Work required: Give the number of lines in the data below where the string "prime" occurs, and nothing else.

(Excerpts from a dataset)
= = =

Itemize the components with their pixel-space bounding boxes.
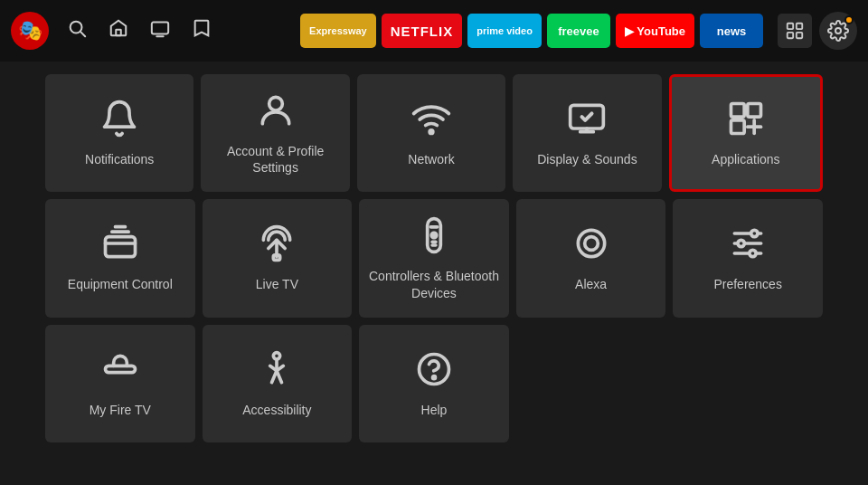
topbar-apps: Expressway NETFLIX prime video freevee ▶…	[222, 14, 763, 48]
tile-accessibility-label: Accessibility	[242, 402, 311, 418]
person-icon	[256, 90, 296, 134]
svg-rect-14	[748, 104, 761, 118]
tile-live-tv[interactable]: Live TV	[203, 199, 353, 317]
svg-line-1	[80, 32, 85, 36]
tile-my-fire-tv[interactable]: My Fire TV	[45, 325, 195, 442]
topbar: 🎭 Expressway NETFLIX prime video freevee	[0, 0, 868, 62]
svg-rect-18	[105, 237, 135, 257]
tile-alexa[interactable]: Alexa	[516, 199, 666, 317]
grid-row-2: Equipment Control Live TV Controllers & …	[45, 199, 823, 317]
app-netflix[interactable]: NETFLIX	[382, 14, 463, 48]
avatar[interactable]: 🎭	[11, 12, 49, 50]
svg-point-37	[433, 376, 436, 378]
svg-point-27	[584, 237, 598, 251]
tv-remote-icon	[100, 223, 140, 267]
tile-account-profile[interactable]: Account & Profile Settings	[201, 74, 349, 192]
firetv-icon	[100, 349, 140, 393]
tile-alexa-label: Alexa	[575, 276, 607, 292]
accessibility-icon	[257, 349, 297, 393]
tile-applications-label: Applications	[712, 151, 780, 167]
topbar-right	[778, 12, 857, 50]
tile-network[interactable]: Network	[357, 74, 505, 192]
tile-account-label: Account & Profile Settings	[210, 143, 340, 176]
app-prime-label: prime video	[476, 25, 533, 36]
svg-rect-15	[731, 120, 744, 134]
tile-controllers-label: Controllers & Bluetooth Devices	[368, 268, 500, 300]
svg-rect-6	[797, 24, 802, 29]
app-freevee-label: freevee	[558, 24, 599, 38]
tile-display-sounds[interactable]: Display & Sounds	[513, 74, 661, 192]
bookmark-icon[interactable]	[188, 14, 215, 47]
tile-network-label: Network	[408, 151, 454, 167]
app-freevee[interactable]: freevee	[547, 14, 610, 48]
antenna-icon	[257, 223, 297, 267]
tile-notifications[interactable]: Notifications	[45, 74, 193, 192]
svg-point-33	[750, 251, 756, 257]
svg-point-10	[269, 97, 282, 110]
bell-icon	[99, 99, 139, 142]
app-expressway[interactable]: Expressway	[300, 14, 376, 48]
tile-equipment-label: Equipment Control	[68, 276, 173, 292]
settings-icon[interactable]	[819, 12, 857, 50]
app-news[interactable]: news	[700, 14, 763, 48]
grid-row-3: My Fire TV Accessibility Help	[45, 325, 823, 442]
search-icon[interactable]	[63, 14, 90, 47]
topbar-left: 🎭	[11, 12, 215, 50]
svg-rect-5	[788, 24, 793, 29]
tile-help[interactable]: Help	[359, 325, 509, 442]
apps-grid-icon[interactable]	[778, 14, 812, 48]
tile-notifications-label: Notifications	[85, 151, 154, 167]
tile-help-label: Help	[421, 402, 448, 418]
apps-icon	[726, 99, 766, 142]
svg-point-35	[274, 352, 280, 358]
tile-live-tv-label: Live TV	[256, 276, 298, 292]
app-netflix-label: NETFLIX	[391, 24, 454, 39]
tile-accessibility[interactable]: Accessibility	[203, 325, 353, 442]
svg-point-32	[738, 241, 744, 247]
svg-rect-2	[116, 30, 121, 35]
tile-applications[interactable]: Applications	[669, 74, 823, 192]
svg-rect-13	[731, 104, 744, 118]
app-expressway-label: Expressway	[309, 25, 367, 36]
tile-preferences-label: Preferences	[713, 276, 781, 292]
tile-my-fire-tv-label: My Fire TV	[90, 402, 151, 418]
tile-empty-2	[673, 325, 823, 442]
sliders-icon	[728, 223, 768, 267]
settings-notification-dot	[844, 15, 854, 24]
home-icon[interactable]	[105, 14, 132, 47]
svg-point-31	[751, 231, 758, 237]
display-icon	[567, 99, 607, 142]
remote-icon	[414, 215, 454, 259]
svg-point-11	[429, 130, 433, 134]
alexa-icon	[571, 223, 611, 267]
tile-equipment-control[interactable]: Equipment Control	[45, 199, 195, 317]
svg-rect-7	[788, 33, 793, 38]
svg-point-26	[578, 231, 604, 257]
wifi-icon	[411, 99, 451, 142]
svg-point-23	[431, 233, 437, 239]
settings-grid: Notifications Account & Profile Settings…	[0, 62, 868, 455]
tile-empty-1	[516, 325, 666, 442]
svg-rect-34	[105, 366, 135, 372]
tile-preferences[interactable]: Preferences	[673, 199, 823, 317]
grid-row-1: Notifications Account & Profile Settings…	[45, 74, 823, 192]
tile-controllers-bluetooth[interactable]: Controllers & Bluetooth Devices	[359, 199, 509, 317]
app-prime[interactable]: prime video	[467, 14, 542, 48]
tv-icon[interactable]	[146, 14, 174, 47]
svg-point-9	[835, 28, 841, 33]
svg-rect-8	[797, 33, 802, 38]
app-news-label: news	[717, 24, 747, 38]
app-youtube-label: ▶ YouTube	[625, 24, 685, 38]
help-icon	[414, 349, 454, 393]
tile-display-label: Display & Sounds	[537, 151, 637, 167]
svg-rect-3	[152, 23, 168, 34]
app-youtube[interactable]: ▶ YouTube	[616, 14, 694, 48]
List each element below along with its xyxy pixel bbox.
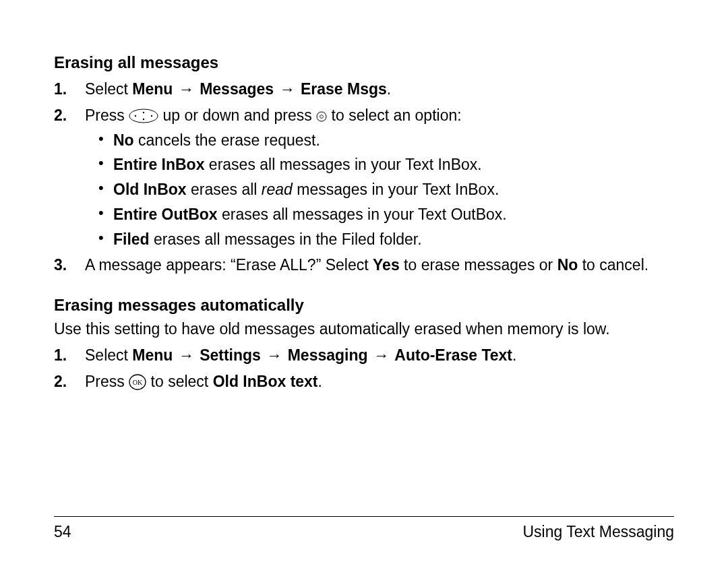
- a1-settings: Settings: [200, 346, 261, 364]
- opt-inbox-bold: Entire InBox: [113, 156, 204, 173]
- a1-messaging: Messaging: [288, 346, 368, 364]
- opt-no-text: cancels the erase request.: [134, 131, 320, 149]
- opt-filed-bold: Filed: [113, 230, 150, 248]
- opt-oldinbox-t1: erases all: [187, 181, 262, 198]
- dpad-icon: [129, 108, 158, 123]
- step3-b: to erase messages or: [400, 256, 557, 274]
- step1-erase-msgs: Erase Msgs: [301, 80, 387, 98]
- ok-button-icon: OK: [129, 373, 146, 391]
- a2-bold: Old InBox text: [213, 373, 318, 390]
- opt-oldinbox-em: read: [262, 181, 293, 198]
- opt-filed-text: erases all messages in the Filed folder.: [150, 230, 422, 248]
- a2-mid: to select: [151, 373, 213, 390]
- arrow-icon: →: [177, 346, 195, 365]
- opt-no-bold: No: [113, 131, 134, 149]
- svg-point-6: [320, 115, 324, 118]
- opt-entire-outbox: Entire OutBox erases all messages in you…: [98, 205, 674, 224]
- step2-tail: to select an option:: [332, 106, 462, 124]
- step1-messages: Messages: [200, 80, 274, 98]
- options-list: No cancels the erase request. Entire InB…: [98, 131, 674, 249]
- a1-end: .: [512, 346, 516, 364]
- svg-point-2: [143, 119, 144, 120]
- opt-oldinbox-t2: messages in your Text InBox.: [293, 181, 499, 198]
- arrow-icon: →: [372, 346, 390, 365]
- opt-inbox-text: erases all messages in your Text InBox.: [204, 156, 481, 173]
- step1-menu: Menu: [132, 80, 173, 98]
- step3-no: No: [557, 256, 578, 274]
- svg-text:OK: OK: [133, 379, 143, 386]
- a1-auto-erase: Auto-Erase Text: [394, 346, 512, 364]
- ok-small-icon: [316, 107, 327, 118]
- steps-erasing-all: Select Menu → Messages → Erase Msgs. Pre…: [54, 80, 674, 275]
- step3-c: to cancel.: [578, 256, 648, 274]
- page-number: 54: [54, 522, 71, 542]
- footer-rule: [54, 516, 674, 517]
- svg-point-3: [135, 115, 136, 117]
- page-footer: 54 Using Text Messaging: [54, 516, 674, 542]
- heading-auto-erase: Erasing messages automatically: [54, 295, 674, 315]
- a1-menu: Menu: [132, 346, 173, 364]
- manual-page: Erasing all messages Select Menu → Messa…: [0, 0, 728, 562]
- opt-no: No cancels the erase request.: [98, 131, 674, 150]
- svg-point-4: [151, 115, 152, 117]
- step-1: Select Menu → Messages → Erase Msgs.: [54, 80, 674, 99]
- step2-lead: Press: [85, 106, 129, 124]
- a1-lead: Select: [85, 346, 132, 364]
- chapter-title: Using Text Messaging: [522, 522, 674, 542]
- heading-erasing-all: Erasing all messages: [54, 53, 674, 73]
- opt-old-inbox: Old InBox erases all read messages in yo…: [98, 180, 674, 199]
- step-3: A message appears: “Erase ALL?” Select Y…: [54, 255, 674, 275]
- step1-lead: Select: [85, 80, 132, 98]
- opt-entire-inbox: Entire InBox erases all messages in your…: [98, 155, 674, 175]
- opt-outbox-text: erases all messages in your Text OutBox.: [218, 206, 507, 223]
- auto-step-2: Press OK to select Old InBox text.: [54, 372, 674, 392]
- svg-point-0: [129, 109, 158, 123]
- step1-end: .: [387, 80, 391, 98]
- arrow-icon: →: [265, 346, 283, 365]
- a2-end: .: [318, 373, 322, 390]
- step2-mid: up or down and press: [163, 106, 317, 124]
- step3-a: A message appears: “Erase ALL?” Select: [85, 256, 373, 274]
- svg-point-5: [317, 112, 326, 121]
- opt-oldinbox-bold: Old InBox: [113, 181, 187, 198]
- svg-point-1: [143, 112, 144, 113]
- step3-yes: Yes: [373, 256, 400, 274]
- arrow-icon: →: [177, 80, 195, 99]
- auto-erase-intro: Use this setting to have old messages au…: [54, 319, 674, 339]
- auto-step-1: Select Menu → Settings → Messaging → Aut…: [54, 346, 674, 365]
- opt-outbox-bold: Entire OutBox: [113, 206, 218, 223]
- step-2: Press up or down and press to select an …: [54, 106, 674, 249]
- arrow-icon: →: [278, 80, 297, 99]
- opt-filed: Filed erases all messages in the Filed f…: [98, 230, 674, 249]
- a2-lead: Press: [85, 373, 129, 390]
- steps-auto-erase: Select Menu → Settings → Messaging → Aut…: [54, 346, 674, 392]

= = =

Solution: 4